Que reste-t-il à ceux qui
savent leurs emplois condamnés, sacrifiés sur l’autel d’un capitalisme
néolibéral effréné et obnubilé par la recherche d’un profit croissant quelles
qu’en soient les conséquences, si ce n’est la violence ? La violence pour
conserver une forme de dignité à ses propres yeux et à ceux de ses proches, la
violence pour se donner collectivement du courage, la violence pour tenter de
faire pression, d’obtenir un peu mieux, ou un peu moins mal, que ce que l’on
s’apprête à leur accorder avec plus ou moins de dédain.
C’est parce qu’une usine
d’abattage de poulets dans le Finistère va fermer qu’une centaine de salariés
décident de se mobiliser en occupant les lieux. Depuis des semaines, un
Secrétaire d’Etat a été désigné pour tenter de trouver une solution et limiter
la casse sociale. En vain jusque-là. Dans une ultime tentative, il décide,
malgré les recommandations contraires de son staff, de se rendre une fois de
plus sur place pour rencontrer les ouvriers en révolte et tenter, sans
véritable mandat, sans projet construit, de désamorcer le conflit.
Très vite, ce naïf
politique (il paraît que cela existe…), aveuglé par son idéal d’une société de
gauche plus juste et torturé par une histoire personnelle qui le mine de
l’intérieur, va devenir l’emblème même d’un conflit qui va prendre de
l’ampleur. De médiateur il se transforme en otage d’une classe ouvrière qui n’a
plus rien à perdre. Le voici séquestré,
symbole de la révolte des petits et des pauvres envers l’élite, catalyseur de
toutes les frustrations et de tous les espoirs.
A partir de là, Arno
Bertino élabore un livre très politique et très moderne. Un récit où chacun
s’exprime, avec son propre langage, celui élaboré des gouvernants et des conseillers,
celui syntaxiquement bancal de ces ouvriers qui ont très vite arrêté l’école,
celui formaté des forces de l’ordre qui entourent l’usine. Plus le conflit dure
et s’enlise, plus les rapports entre les êtres changent, plus les lignes se
fracturent ou s’interpénètrent.
Il est beaucoup question
des corps dans ce roman. Ceux des poulets que l’on abat à la chaîne sans plus y
penser, victimes expiatoires d’un système productif déshumanisé. Ceux des
ouvriers usés par les postures répétitives. Ceux des occupants qui s’entassent,
se mêlent ou se frôlent dans une usine qui devient à la fois un lieu de débats,
de conflits, de rencontres et de joyeux bordel en forme de pied-de-nez au
système. Celui de l’otage, défait, et dont le lustre et le pouvoir s’effacent
au fur et à mesure que les kilos fondent et que la barbe pousse. Tous ces corps
sont à leur tour entourés des corps d’Etat, CRS, Préfet, Ministres, Chef de
l’Etat, journalistes qui ne cessent d’hésiter sur la conduite à tenir,
l’essentiel étant de sauver les meubles avec le moins de dégâts possibles en
termes de retombées médiatiques. Alors s’il faut pour cela sacrifier un membre
faible, c’est un prix acceptable à payer… Une lutte des corps (des classes)

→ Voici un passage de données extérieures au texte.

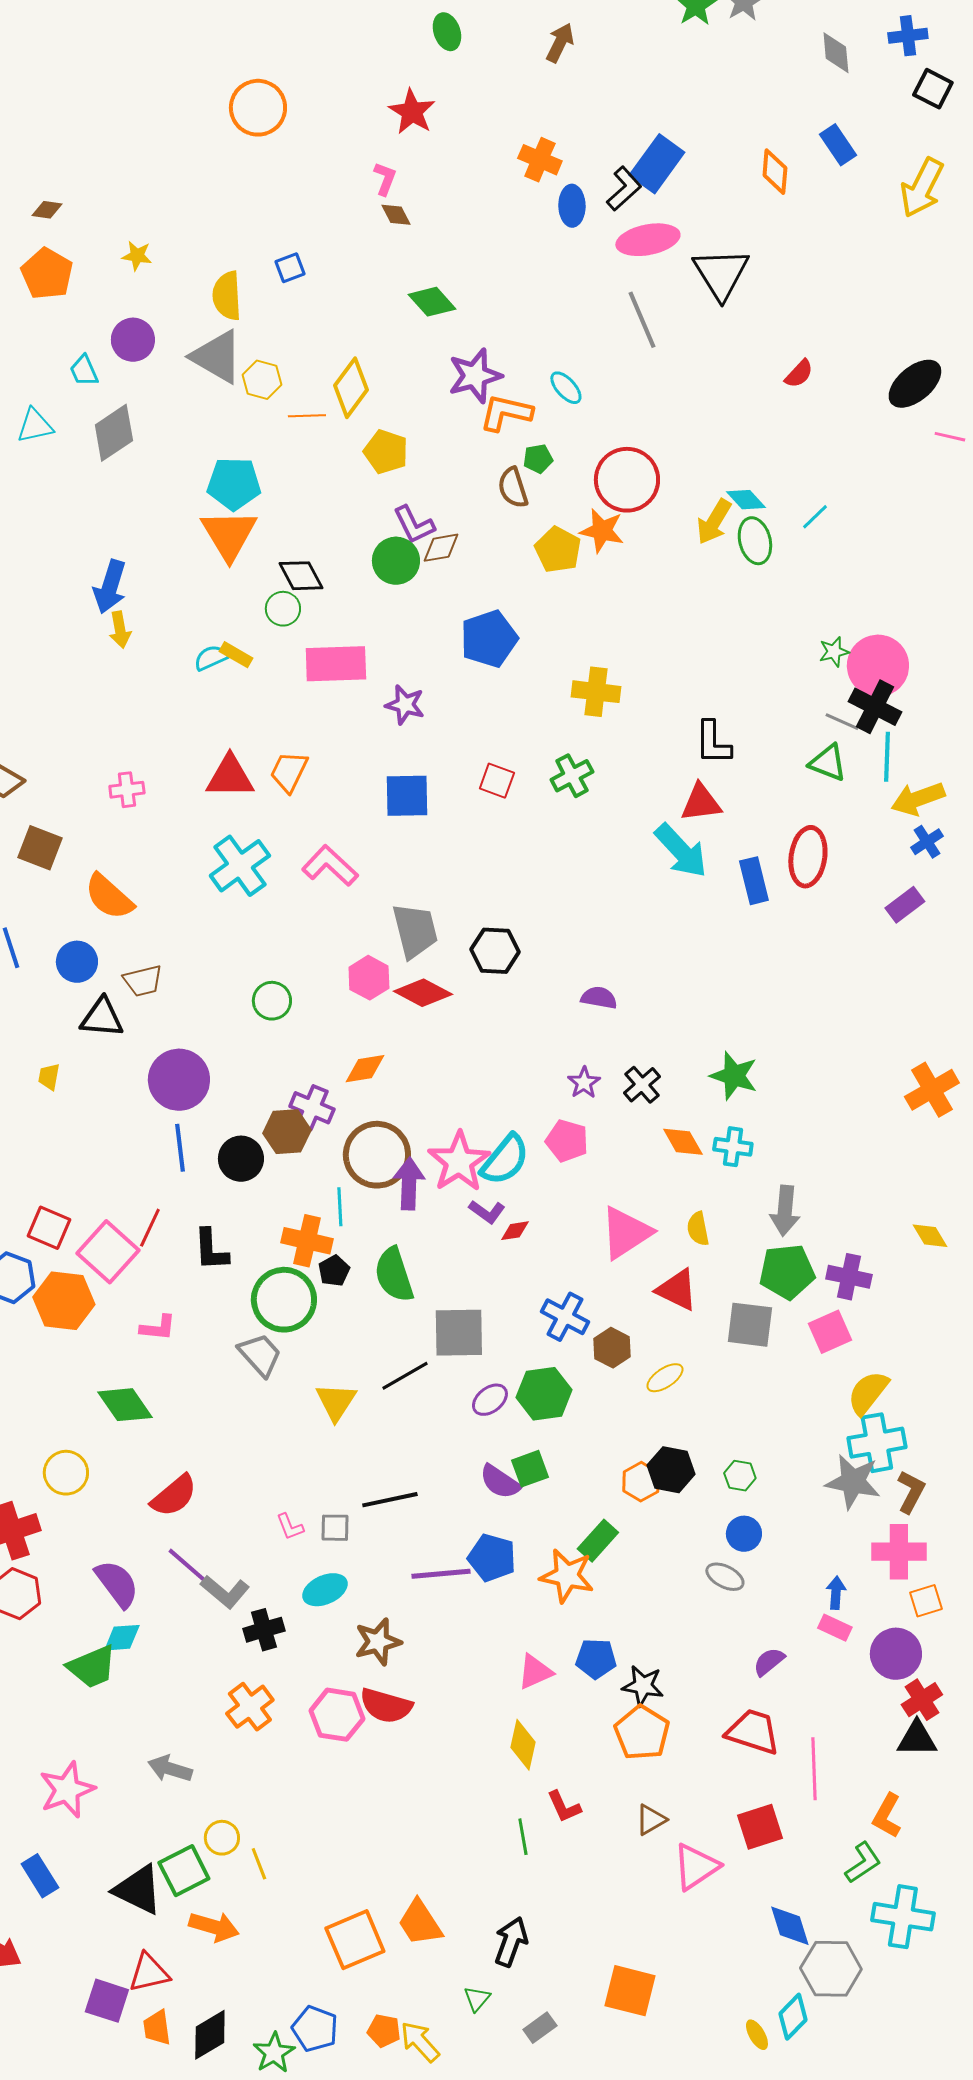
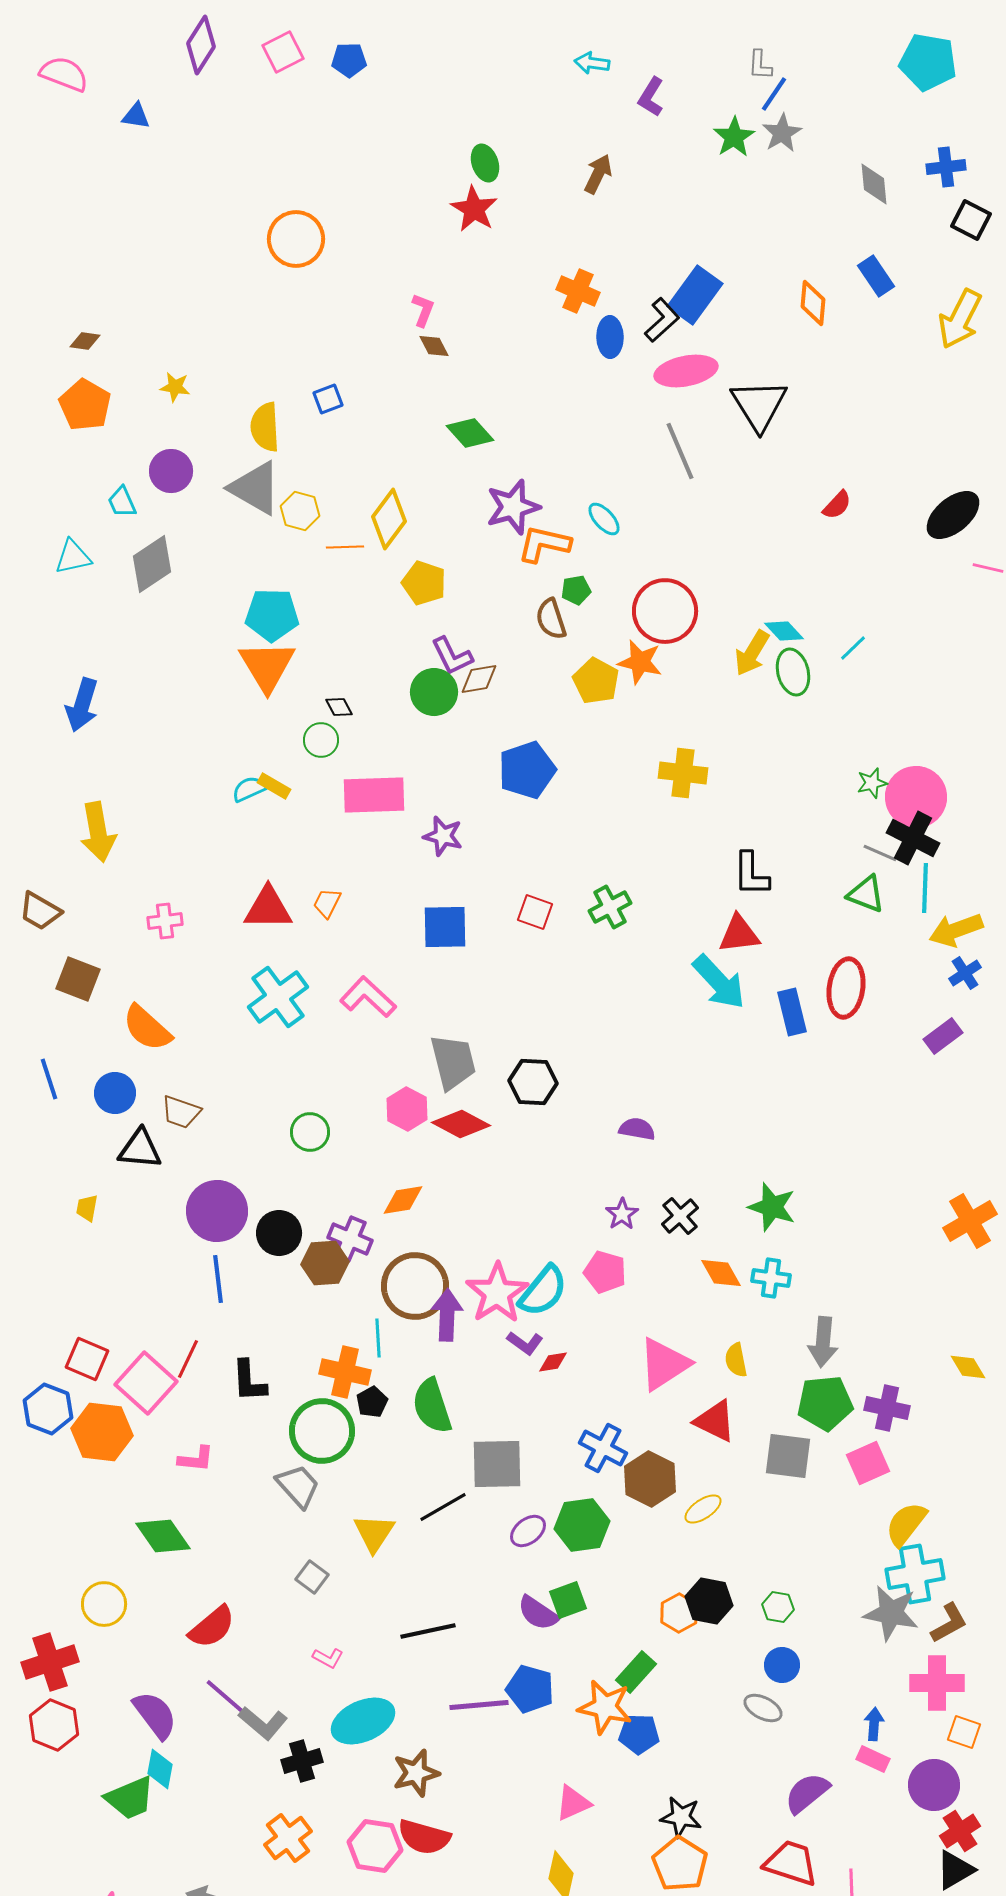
red star: (412, 112) -> (474, 209), moved
black diamond: (301, 576) -> (339, 707), size x0.6
blue arrow: (110, 587) -> (82, 705), moved
yellow arrow: (120, 630) -> (98, 832), moved, size x1.6
yellow cross: (596, 692) -> (683, 773), moved
orange trapezoid: (289, 772) -> (327, 903), size x0.7
brown trapezoid: (143, 981) -> (181, 1112), turned 33
black circle: (241, 1159) -> (279, 1233), moved
brown hexagon: (612, 1348) -> (650, 1479), size x1.4
brown L-shape: (911, 1492) -> (949, 1623), turned 33
pink L-shape: (290, 1527) -> (328, 1658), turned -40
gray square: (335, 1528) -> (312, 1577), moved, turned 36
cyan ellipse: (325, 1590) -> (363, 1721), size x1.4
orange square: (926, 1601) -> (964, 1732), turned 36
cyan diamond: (122, 1638) -> (160, 1769), turned -75
blue pentagon: (596, 1659) -> (639, 1734), moved
purple semicircle: (769, 1662) -> (807, 1793), size x1.4
black triangle: (917, 1739) -> (955, 1870), turned -30

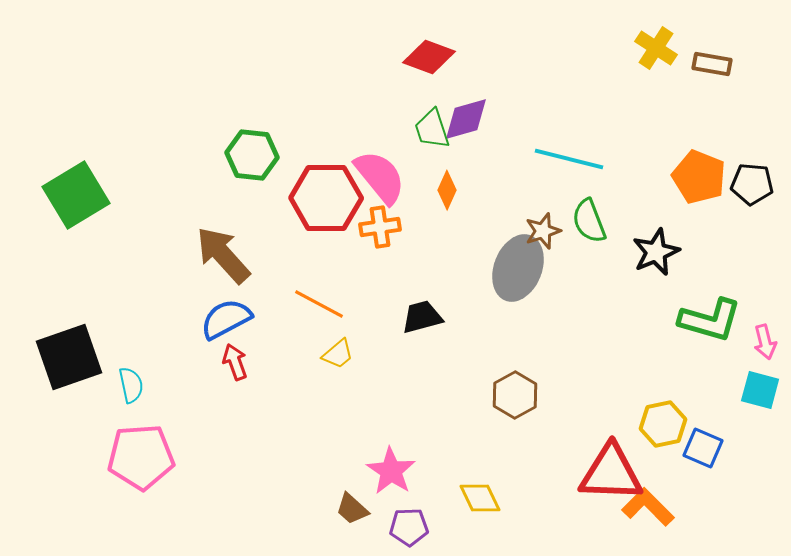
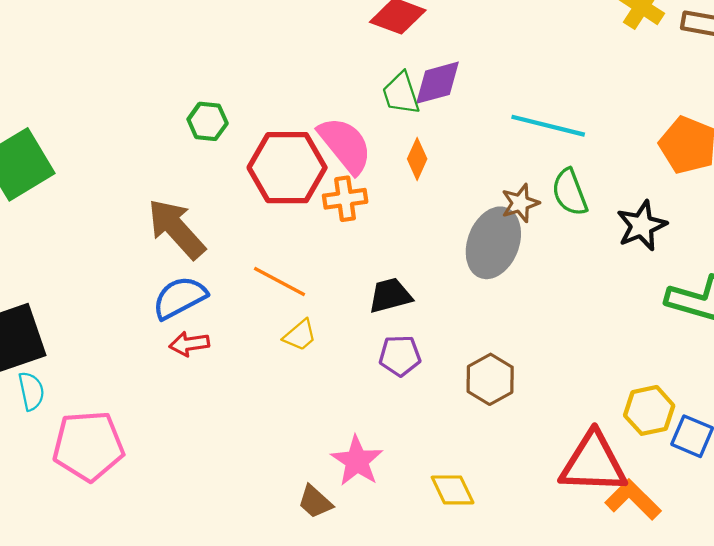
green hexagon: (252, 155) -> (208, 121), size x0.7
red arrow: (235, 362) -> (189, 344), turned -78
cyan semicircle: (131, 385) -> (31, 391), moved
purple pentagon: (409, 527) -> (400, 356), moved

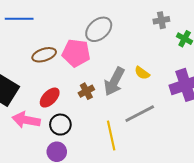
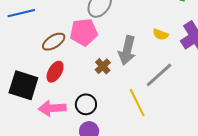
yellow semicircle: (142, 73) -> (161, 34), moved
red ellipse: (50, 98) -> (55, 72), moved

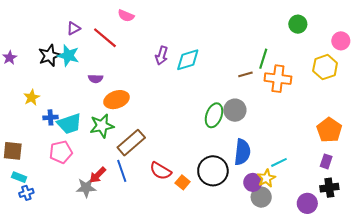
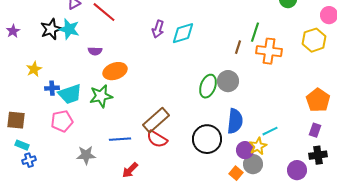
brown line: (245, 74) -> (238, 47), turned -56
brown rectangle: (131, 143) -> (156, 120), moved
blue line: (122, 171) -> (120, 139), turned -75
red arrow: (98, 175) -> (130, 170), moved
orange square: (183, 182) -> (236, 173), moved

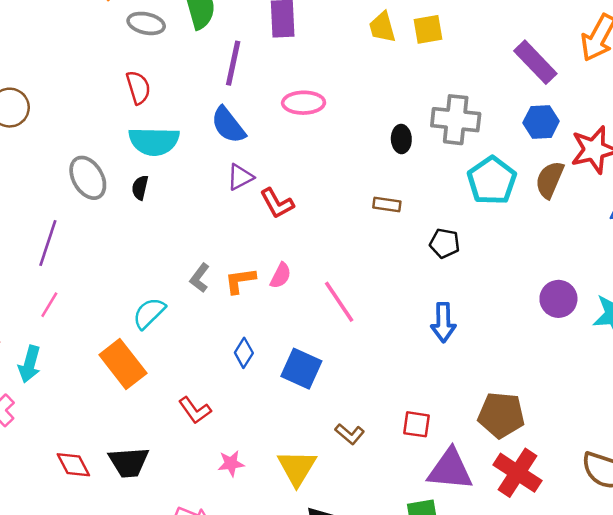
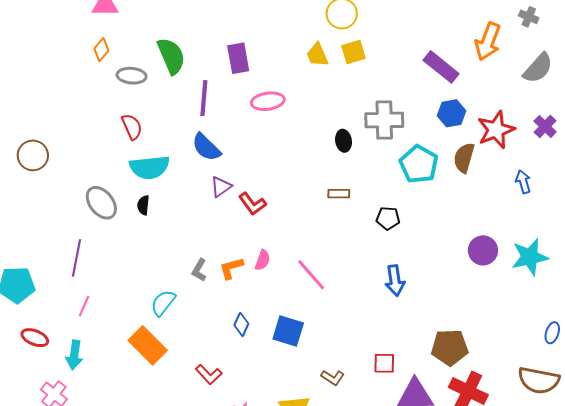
pink ellipse: (304, 103) -> (268, 101), moved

entre les sacrifiés et le système en quelque sorte.
Il n’est pas toujours
simple de suivre la trame d’un récit où se multiplient points de vue et
histoires personnelles. Mais c’est aussi ce qui fait la force d’un roman
original, politique et engagé et qui illustre les inconciliables contradictions
inhérentes à un système où l’humain est de plus en plus exclu ou marginalisé.
Alors, forcément, un jour cela pète.
Arno Bertino pose les
bases d’une nouvelle écriture, alternative, vraie, âpre et rude comme nos
sociétés où une infime minorité est prête à confisquer toujours plus au
détriment du reste du monde, restant aveugle et sourde aux conséquences
inéluctables. C’est juste une question de temps.